A Study of LY2523355 in Participants With Breast Cancer

Metastatic Breast Cancer Clinical Trial

Official title:

A Randomized Phase 2 Study of LY2523355 Versus Ixabepilone in Patients With Metastatic or Locally Recurrent Breast Cancer Who Have Received Prior Taxane Therapy

Clinical Trial Details — Status: Completed

Administrative data

• NCT number: NCT01416389
• Other study ID #: 12847
• Secondary ID: I1Y-MC-JFBE
• Status: Completed
• Phase: Phase 2
• Start date: August 2011
• Est. completion date: September 2013

Study information

• Verified date: September 2019
• Source: Eli Lilly and Company
• Contact: n/a
• Is FDA regulated: No
• Study type: Interventional

Clinical Trial Summary

The purpose of the study is to evaluate the anti-tumor activity of LY2523355 relative to ixabepilone for the treatment of metastatic or locally recurrent breast cancer using change in tumor size as a continuous measure of response.

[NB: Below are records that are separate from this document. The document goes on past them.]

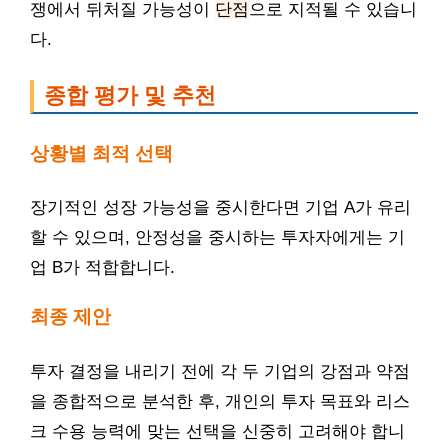
쟁에서 뒤처질 가능성이
단점
으로 지적될 수 있습니
다.
종합 평가 및 추천
상황별 최적 선택
장기적인 성장 가능성을 중시한다면 기업 A가 유리
할 수 있으며, 안정성을 중시하는 투자자에게는 기
업 B가 적합합니다.
최종 제안
투자 결정을 내리기 전에 각 두 기업의 강점과 약점
을 종합적으로 분석한 후, 개인의 투자 목표와 리스
크 수용 능력에 맞는 선택을 신중히 고려해야 합니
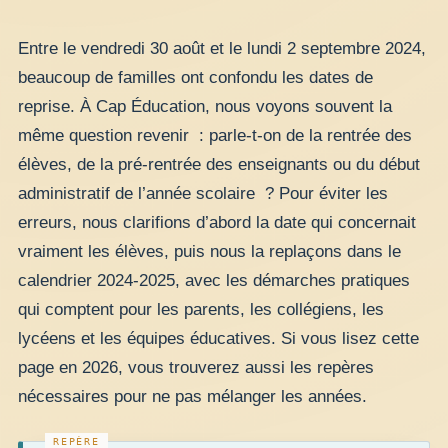
Entre le vendredi 30 août et le lundi 2 septembre 2024,
beaucoup de familles ont confondu les dates de
reprise. À Cap Éducation, nous voyons souvent la
même question revenir : parle-t-on de la rentrée des
élèves, de la pré-rentrée des enseignants ou du début
administratif de l’année scolaire ? Pour éviter les
erreurs, nous clarifions d’abord la date qui concernait
vraiment les élèves, puis nous la replaçons dans le
calendrier 2024-2025, avec les démarches pratiques
qui comptent pour les parents, les collégiens, les
lycéens et les équipes éducatives. Si vous lisez cette
page en 2026, vous trouverez aussi les repères
nécessaires pour ne pas mélanger les années.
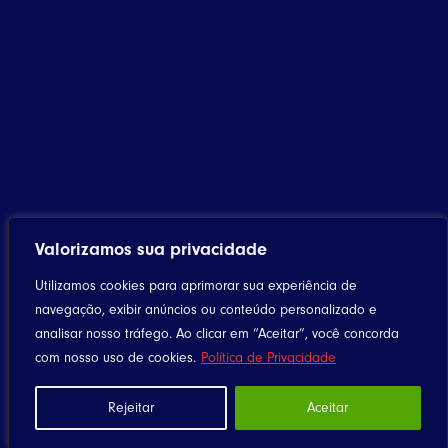
Valorizamos sua privacidade
Utilizamos cookies para aprimorar sua experiência de
navegação, exibir anúncios ou conteúdo personalizado e
analisar nosso tráfego. Ao clicar em “Aceitar”, você concorda
com nosso uso de cookies.
Política de Privacidade
Rejeitar
Aceitar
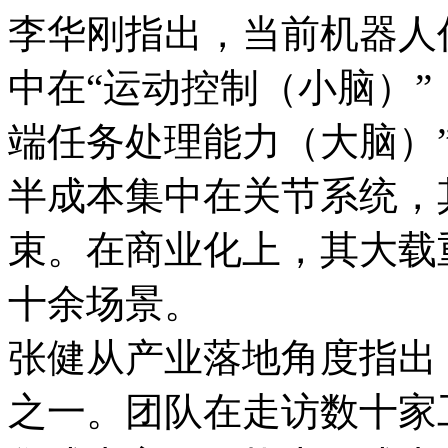
李华刚指出，当前机器人
中在“运动控制（小脑）”
端任务处理能力（大脑）
半成本集中在关节系统，
束。在商业化上，其大载
十余场景。
张健从产业落地角度指出
之一。团队在走访数十家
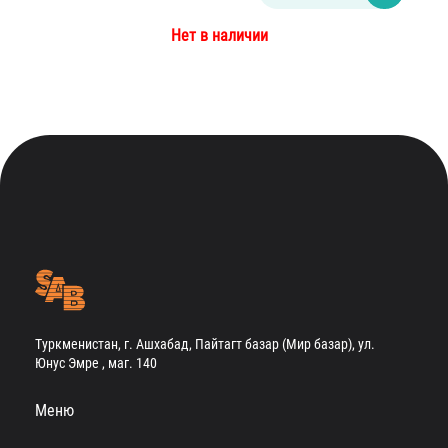
Нет в наличии
Туркменистан, г. Ашхабад, Пайтагт базар (Мир базар), ул.
Юнус Эмре , маг. 140
Меню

Recruitment information / eligibility

• Status: Completed
• Enrollment: 39
• Est. completion date: September 2013
• Est. primary completion date: August 2012
• Accepts healthy volunteers: No
• Gender: All
• Age group: 18 Years and older

Eligibility

Inclusion Criteria:

• Have histologic or cytologic diagnosis of metastatic or locally recurrent breast cancer that is not amenable to therapy given with curative intent.

• Have measurable disease defined by Response Evaluation Criteria In Solid Tumors (RECIST) 1.1 guidelines.

• Have received 2 or more prior standard cytotoxic chemotherapy regimens for metastatic breast cancer and be, in the opinion of the investigator, an appropriate candidate for experimental therapy. Regimens received in the neoadjuvant or adjuvant setting are not counted as prior regimens.

• Have received a prior taxane in the neoadjuvant, adjuvant, or metastatic setting.

• Have recovered from the acute effects of prior chemotherapy, hormonal therapy, and radiation prior to study enrollment.

• Have a performance status of 0 or 1 on the Eastern Cooperative Oncology Group (ECOG) scale.

• Have adequate organ function.

Exclusion Criteria:

• Have Common Terminology Criteria for Adverse Events (CTCAE) Grade 2 or greater (moderate or worse) peripheral neuropathy

• Have a second primary malignancy.

• Have symptomatic, untreated, or uncontrolled central nervous system metastases.

• Have received autologous stem cell transplant following high-dose chemotherapy.

• Have serious preexisting medical conditions that in the opinion of the investigator would preclude participation in this study.

• Have active symptomatic fungal, bacterial, and/or known viral infection including active human immunodeficiency virus (HIV) or viral hepatitis.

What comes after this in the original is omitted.